Picking up shortly after the cliffhanger finale, “The Path” Season 2 deepens its dream-like (and dream-heavy) structure by incorporating a number of telling flashbacks throughout its 13 episodes (all of which were made available for review). In the premiere, these flashbacks focus on explaining how Eddie (Aaron Paul) ended up where he is and what happened when he [Editor’s note: Spoilers for Season 1 ahead.] discovered Steven Meyer, the leader of the Meyerist movement, awake in Peru, in accordance with Eddie’s inexplicable visions.
Surprisingly, events progress quite quickly in the first two episodes: Secrets are exposed and addressed within the course of a few hours that could’ve been extended over half a season (or more). Suck direct-to-action decisions are greatly satisfying in the moment and hugely productive in the long run. Without spoiling anything for eager viewers, you won’t have to wait long to see how Cal (Hugh Dancy) and Sarah (Michelle Monaghan) handle their new understanding of each other (Sarah doesn’t let Cal off the hook with easy explanations), but you will have to wait to appreciate the repercussions. Rather than run characters back and forth between objectives, “The Path” is comfortable letting big choices with serious consequences slowly eat away at each decision-maker.
The character arcs benefit from it greatly, even if some of the romantic connections feel ever so slightly forced to fit a larger plan. Passion played a major role in the first season, and the emotional connection to spirituality shared by the series’ primary trio delivers powerful results in Season 2. Each wrestle with individual crises of faith, with Eddie grappling with his decision to leave Meyerism, Cal staring blankly at what his quest for influence within the movement has made him to do, and Sarah seeing a life torn apart because of a practice she believes to be healing. But their passion for each other is a bit too convoluted to be hailed as equally complex. Cal, Eddie, and Sarah have always shared a somewhat indefinable attraction to one another, making it easy to push them from one another and pull them back together.
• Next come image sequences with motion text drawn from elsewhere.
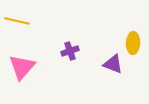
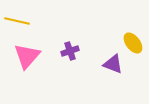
yellow ellipse: rotated 40 degrees counterclockwise
pink triangle: moved 5 px right, 11 px up
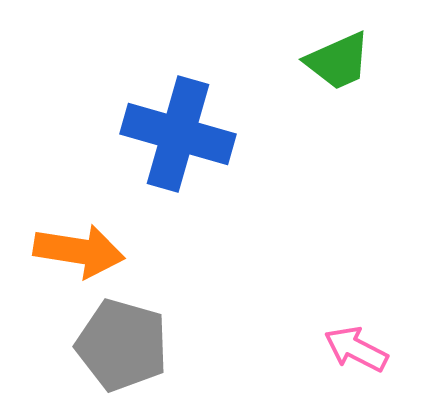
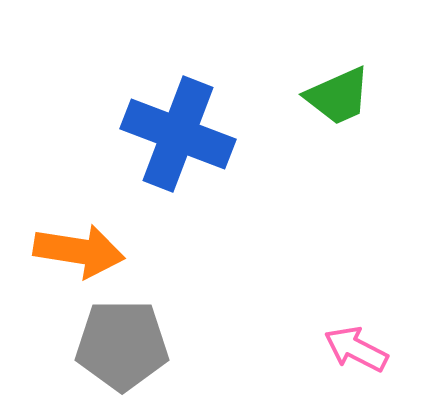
green trapezoid: moved 35 px down
blue cross: rotated 5 degrees clockwise
gray pentagon: rotated 16 degrees counterclockwise
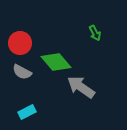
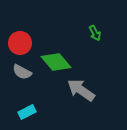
gray arrow: moved 3 px down
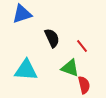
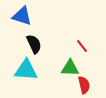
blue triangle: moved 2 px down; rotated 35 degrees clockwise
black semicircle: moved 18 px left, 6 px down
green triangle: rotated 18 degrees counterclockwise
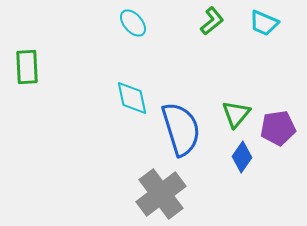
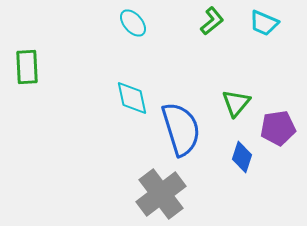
green triangle: moved 11 px up
blue diamond: rotated 16 degrees counterclockwise
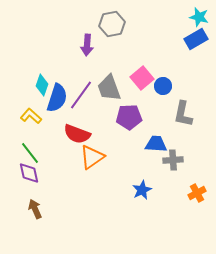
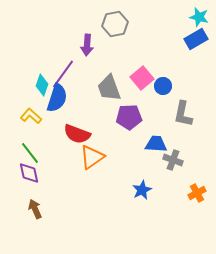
gray hexagon: moved 3 px right
purple line: moved 18 px left, 21 px up
gray cross: rotated 24 degrees clockwise
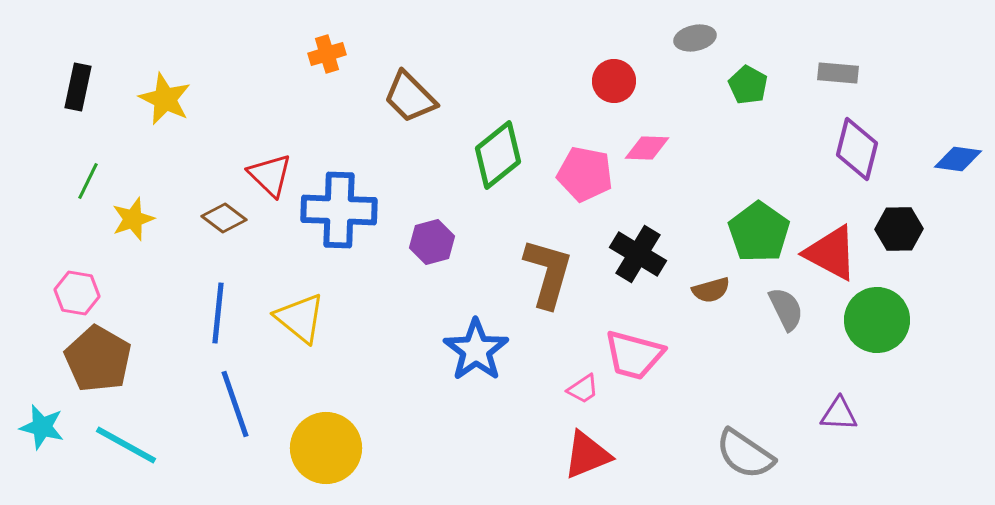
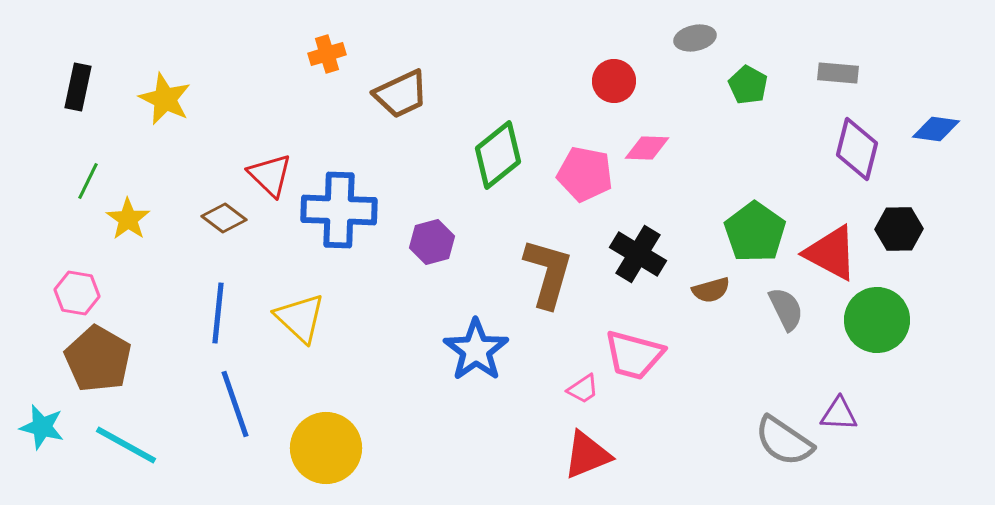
brown trapezoid at (410, 97): moved 9 px left, 3 px up; rotated 70 degrees counterclockwise
blue diamond at (958, 159): moved 22 px left, 30 px up
yellow star at (133, 219): moved 5 px left; rotated 18 degrees counterclockwise
green pentagon at (759, 232): moved 4 px left
yellow triangle at (300, 318): rotated 4 degrees clockwise
gray semicircle at (745, 454): moved 39 px right, 13 px up
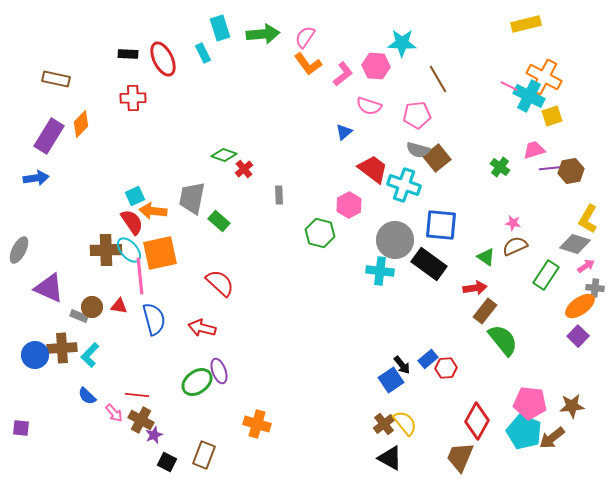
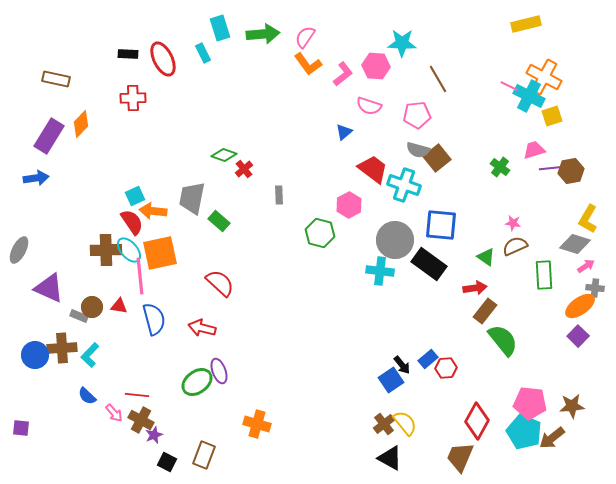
green rectangle at (546, 275): moved 2 px left; rotated 36 degrees counterclockwise
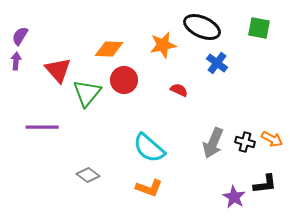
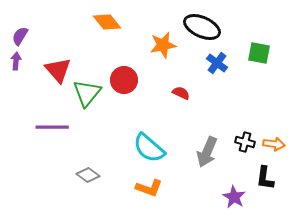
green square: moved 25 px down
orange diamond: moved 2 px left, 27 px up; rotated 48 degrees clockwise
red semicircle: moved 2 px right, 3 px down
purple line: moved 10 px right
orange arrow: moved 2 px right, 5 px down; rotated 20 degrees counterclockwise
gray arrow: moved 6 px left, 9 px down
black L-shape: moved 6 px up; rotated 105 degrees clockwise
While Season 2 relies on that raw attraction a little too strongly in the latter episodes, the larger scheme in mind allows for forgiveness by season’s end. Those thinking that Goldberg & Co. might try to provide a close-ended finale should the season ender also mark the series’ stopping point, well, stop thinking like that. “The Path” has plans beyond two seasons, and it’s set up incredibly well to continue dissecting the thin line between faithful and faithless for years to come.
Season 2 works to lure the audience into understanding corruption, demands you accept its role in life, and promptly slaps you in the face for considering it. The lessons are harsh and delivered with greater conviction. Guided by strong performances all around, each character feels like they’re living on the edge of a revelation; constantly on the verge of self-discovery that will guide them through their current predicament. While the recurrence of a similar emotion could feel redundant to some viewers, it’s also specific to those who seek answers to the questions most don’t want to ask.
Accordingly, and perhaps more than any other attribute listed above, I remain amazed by how grounded the series remains. Not only is the upstate New York setting maximized to feel like Any Town U.S.A., but the cars, homes, clothing, and people — yes, the Meyerists, too — feel almost painfully commonplace. Venturing out into New York City, a shooting location that can be turned into any extreme a filmmaker desires, doesn’t hinder the feeling of familiarity; of identification; of understanding. Such aesthetic power reinforced by a human story make the instinctively unwanted connection between cults and commonly accepted faiths tenable.
How that sits with viewers looking for a peephole into a weird world disconnected from their own only adds to the series’ significance. Plenty of satisfying twists and turns await those seeking escapism, but this movement offers more for anyone willing to look. Climb the ladder. Find the light. Knowledge is power, now more than ever.
“The Path” Season 2 premieres today, January 25, with new episodes every Wednesday on Hulu.